The reply to the records below should contain exactly the lines from the line with "Southeast Busine" through the line with "Greenbacks and Associates Group ha", and nothing besides.

> **Extracted information**
»»
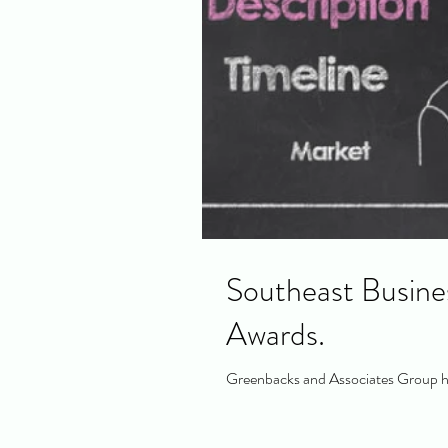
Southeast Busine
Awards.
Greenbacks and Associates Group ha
««
»»
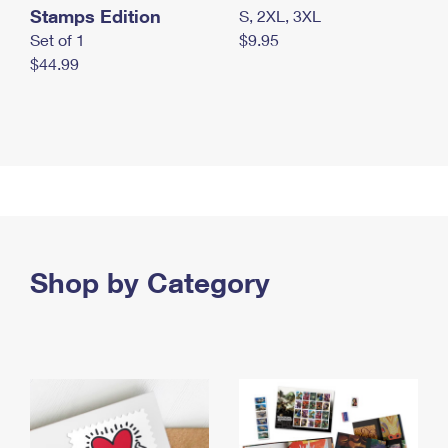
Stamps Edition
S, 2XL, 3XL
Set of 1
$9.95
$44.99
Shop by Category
««
> **Response to this task**
Southeast Busine
Awards.
Greenbacks and Associates Group ha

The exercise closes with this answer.